As founder of the Healthy Building Network, Bill Walsh has been an advocate for safer building materials for more than two decades. He surprised me in this interview by stressing that covid-19 and toxic building materials both present inordinate risks to disadvantaged people — and I’ve got to say that he has a point. Walsh also offers up a data-based skepticism for surfaces treated with “antimicrobial” chemical and for the marketing push we’re likely to see.
This Q&A is part of a series on covid-19 and buildings. It was edited for length and clarity, and relevant links were added after the fact. To view the others in the series, click here.
How might the covid-19 pandemic affect buildings in unexpected ways?
I hope one lesson we can take out of this is how building materials can contribute to public health strategies that address inequities and help prevent illness. Covid-19 is helping us to really understand the distribution of costs and benefits — and who pays the heaviest price. This is an illumination and an acceleration of the kind of problems that marginalized communities face. Air pollution, for instance. If you live in a polluted community, you are more susceptible to the virus. And you are also more susceptible to many other diseases. How can we call something a healthy building material if the way it’s made contributes to making a workplace or a neighborhood so unhealthy?
It’s a lot like the inequity of the people who are forced to defer healthcare because they don’t have health insurance. The bad impacts just pile on. So many of the people who have to work through all of this, who have very little support at minimizing their risks, tend to be from vulnerable communities. We see this kind of disparity with building materials, where something that is fine for occupants once installed, is actually hazardous for the people who make and install it. I hope we will take the lessons of covid-19 to encourage our building products as part of an equitable public health strategy for disease prevention.
Do you think this crisis will have a significant impact on making building materials less hazardous?
It can. One place to start is that we have a lot of immunocompromised and respiratory compromised people, and those are the people most at-risk from this virus. So the question is, how do you make people generally healthier to avoid a lot of the deaths [from covid-19]?

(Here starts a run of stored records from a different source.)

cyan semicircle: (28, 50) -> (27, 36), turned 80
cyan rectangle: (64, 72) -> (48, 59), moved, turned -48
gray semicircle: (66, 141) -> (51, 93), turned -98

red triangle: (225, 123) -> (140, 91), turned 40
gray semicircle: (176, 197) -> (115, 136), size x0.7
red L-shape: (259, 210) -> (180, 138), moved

Building materials are made with chemicals that are associated with cancer, asthma, endocrine disruptors — the same problems that put people at higher risk [of the coronavirus]. If we reduce the use of those chemicals, we reduce the vulnerability of those compromised people.

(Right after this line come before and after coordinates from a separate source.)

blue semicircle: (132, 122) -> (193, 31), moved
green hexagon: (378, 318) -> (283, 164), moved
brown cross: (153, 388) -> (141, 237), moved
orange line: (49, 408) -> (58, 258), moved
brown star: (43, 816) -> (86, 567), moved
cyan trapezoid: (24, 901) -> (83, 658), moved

There’s an environmental justice problem as well, particularly when you think about asthma and other risk factors — there’s a higher prevalence among people of color and other underserved communities. We can address this by putting equity at the center of our green building standards and material certifications, by taking into account manufacturing impacts.
We also have tens of thousands of chemicals that haven’t even been assessed for their impacts on human health. There’s a dramatic need for us to really do the necessary chemical hazard assessments. It underscores the need for Pharos and ChemForward [two projects that disclose and catalog information about chemicals in which HBN is involved]. We need to change from assessing chemicals in small groups to assessing them in the tens of thousands.
Do you expect a push for more toxic materials, such as cleaning materials and antimicrobial coatings on surfaces? Does this change the calculus of chemicals that might present one kind of risk, say for cancer, but be effective in lowering another risk, say for viruses?
I see more alignment than trade-offs because dealing with the virus, like reducing toxics in building materials, is really a systems problem. In both cases, the best solution is to avoid the hazard. If you maximize hazard avoidance, you minimize the more difficult trade-offs that come later. That’s a powerful lesson.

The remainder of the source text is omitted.